Before we start writing code, let's decompose the learning process into steps.

1. **Initialize the model**  
To initialize the model is to set the weights $w_n$ and bias $b$ values.  The initialization is random, meaning these parameters are set to any random value. There're some rules and techniques for initializing the model so that it learns faster which can be viewed in the [Initialization Notebook](NeuralNetworkInitialization.ipynb)  

Repeat
> 2. **Feedforward**  
As the name suggests, this step moves the data from the input layer, through the hidden layers, and produces an output(s).  At each node, the weighted sum of the inputs and weights are calculated and then that value is used to compute the activation function.  Refer to the _**figure:** Neuron_ above.
1. **Compute loss**  
After an output(s) is calculated by the feedforward step, then the total error is calculated.
1. **Backpropagation**  
This is the step where the magic happens and the network learns. I wrote about how backpropagation works in [Backpropagation](Backpropagation.ipynb).
1. **Update weights**  

while ((maximum  number of iterations < than specified) AND  
          (Error Function is > than specified))

These are the general steps used to train a neural network to approximate a function/model for a given dataset.

## Development

Let's first start with developing a neuron.  This is not developed in an optimized fashion, but in a way it's understandable.

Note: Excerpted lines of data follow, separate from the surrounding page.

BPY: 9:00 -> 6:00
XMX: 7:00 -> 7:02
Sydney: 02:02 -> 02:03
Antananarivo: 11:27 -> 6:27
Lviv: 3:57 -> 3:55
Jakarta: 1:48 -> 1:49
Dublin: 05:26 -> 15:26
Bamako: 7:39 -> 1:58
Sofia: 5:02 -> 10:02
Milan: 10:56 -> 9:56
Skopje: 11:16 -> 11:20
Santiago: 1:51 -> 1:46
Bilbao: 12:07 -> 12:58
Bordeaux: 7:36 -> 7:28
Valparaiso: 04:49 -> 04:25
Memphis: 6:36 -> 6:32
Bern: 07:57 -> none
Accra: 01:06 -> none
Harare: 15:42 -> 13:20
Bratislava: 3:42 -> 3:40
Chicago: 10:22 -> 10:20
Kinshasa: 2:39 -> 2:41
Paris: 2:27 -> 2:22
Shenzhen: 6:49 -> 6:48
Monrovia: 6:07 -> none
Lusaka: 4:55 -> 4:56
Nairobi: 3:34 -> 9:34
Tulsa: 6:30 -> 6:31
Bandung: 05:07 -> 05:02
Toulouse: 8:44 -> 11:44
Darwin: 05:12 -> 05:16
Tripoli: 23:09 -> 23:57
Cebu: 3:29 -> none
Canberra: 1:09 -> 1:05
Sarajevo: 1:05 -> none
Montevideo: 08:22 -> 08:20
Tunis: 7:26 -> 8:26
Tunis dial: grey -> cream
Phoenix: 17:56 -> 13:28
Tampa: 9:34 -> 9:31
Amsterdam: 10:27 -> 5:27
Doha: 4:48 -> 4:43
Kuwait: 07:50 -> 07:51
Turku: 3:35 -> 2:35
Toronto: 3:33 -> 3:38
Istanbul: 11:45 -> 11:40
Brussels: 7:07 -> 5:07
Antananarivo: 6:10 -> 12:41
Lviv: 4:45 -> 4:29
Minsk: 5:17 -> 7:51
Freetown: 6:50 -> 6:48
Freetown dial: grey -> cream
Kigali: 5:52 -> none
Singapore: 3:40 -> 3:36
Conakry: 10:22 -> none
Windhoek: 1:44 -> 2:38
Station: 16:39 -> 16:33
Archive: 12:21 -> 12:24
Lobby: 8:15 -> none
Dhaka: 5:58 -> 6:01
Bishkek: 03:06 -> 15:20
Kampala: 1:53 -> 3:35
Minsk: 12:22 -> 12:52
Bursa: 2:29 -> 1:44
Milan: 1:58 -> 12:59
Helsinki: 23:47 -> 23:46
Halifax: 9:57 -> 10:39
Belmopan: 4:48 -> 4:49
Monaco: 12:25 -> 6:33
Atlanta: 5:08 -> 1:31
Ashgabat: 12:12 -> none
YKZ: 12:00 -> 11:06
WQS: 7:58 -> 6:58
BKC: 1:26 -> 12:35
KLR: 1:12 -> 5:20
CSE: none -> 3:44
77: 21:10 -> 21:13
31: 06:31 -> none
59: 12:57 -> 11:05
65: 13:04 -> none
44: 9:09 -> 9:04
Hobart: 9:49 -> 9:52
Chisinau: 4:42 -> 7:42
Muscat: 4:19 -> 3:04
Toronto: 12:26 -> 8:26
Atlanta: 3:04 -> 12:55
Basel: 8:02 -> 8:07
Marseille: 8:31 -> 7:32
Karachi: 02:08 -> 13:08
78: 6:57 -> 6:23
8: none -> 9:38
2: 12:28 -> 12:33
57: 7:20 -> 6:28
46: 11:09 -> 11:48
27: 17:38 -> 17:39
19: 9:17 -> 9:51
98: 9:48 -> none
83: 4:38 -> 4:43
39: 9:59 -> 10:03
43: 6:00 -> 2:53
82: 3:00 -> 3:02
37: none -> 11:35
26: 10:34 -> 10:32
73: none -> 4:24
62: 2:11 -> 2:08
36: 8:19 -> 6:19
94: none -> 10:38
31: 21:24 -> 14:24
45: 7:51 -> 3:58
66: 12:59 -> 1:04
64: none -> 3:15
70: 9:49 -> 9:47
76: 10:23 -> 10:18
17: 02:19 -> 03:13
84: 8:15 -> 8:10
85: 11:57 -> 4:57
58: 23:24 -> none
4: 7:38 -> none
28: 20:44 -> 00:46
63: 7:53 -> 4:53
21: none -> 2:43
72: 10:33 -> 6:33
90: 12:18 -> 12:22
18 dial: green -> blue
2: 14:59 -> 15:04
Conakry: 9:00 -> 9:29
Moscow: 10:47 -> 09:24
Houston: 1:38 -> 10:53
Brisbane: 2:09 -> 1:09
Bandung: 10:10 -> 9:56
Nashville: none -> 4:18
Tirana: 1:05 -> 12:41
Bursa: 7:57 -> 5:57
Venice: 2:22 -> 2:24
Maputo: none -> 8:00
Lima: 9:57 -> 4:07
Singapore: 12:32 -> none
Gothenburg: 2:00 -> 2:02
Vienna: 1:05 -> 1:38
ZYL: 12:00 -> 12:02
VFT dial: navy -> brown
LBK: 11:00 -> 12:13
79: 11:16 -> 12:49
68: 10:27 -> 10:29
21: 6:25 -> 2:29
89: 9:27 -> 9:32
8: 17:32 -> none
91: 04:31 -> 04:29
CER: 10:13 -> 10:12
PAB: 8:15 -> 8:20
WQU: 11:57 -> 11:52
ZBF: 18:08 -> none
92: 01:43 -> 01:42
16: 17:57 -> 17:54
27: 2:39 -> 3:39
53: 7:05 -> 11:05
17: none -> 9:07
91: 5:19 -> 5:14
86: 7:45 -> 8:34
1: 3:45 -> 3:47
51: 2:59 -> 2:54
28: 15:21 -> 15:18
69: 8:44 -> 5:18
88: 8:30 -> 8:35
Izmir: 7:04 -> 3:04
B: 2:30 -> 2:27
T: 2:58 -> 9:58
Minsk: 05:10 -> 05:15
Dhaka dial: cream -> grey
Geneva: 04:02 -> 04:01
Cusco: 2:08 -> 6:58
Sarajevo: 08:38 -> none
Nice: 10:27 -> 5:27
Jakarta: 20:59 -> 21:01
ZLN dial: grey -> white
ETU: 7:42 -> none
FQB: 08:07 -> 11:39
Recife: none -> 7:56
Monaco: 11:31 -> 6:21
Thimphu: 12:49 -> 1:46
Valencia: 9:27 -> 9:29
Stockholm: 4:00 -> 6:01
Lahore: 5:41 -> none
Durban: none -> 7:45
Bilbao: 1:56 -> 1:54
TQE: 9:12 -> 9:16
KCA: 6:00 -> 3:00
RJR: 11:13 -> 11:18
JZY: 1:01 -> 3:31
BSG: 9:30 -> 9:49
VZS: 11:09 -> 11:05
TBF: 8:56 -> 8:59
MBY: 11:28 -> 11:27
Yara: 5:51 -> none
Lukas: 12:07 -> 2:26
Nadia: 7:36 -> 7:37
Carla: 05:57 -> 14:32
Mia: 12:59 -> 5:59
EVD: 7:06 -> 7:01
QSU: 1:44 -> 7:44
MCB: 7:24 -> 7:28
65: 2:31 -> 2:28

#### Import Pacakages and Set Defaults

In [17]:
import math
import random
import matplotlib.pyplot as plt

# Set the matplotlib backend
%matplotlib inline

# Set default plot parameters
plt.rcParams['figure.figsize'] = (5.0, 4.0)
plt.rcParams['image.interpolation'] = 'nearest'
plt.rcParams['image.cmap'] = 'gray'

# Ensure we get the same random numbers each time by using a constant seed value. (for debugging purposes only)
random.seed(1)

#
# ReLU function
#
def relu_forward(x):
    y = max(0, x)
    return y

#
# Derivative of ReLU function
#
def relu_backward(x):
    if x > 0:
        y = 1
    elif x <= 0:
        y = 0
    return y

#
# Sigmoid function
#
def sigmoid_forward(x):
    y = 1/(1+math.e**(-x))
    return y

#
# Derivative of Sigmoid function
#
def sigmoid_backward(x):
    y = sigmoid(x) * (1 - sigmoid(x))
    return y

# group the activation functions and their derivatives so 
# so they can be referenced during the feed forward and backpropagation processes
sigmoid = [sigmoid_forward, sigmoid_backward]
relu = [relu_forward, relu_backward]


#
# Neuron
#
class Neuron:
    def __init__(self, activation_function, activation_function_derivative):
        self.input_neurons = []
        self.output = 0
        self.weights = []
        self.bias = 0
        self.activation = activation_function
        self.activation_derivative = activation_function_derivative
        
    
    def _calculate_weighted_sum(self):
        weighted_sum = 0
        
        # z = Σxi+wi
        for i in range(len(self.input_neurons)):
            weighted_sum += self.input_neurons[i].output * self.weights[i]
            
        # z = z + b
        weighted_sum += self.bias
        
        return weighted_sum
    
    def calculate_output(self):

        # z
        weighted_sum = self._calculate_weighted_sum()
        
        # activation(z)
        self.output = self.activation(weighted_sum)
        return self.output
    
    # Calculate the partial derivative of the cost with respect to the output, ∂𝐶/∂𝑎
    # Since our cost method, _calculate_cost, is defined as (1/2)(𝑎(𝐿) − 𝑦)^2,
    # the derivate is (𝑎(𝐿) − 𝑦)
    def calculate_pd_c_wrt_a(self, target):
        return (self.output - target)
    
    # Calculate ∂𝑎 with respect to ∂𝑧, ∂𝑎/∂𝑧
    # Made the activation_derivative dynamic because we need to be able to use different 
    # activiation functions.  Activation functions and their derivatives are defined above
    def calculate_pd_a_wrt_z(self):
        return self.activation_derivative(self.output)
    
    # Calculate ∂𝐶 with respect to ∂𝑧, ∂𝐶/∂𝑧
    # The terms/equation, ∂𝐶/∂𝑎 * ∂𝑎/∂𝑧, is common in the set of Chain Rule equations
    def calculate_pd_c_wrt_z(self):
        return self.calculate_pd_c_wrt_a() * self.calculate_pd_a_wrt_z()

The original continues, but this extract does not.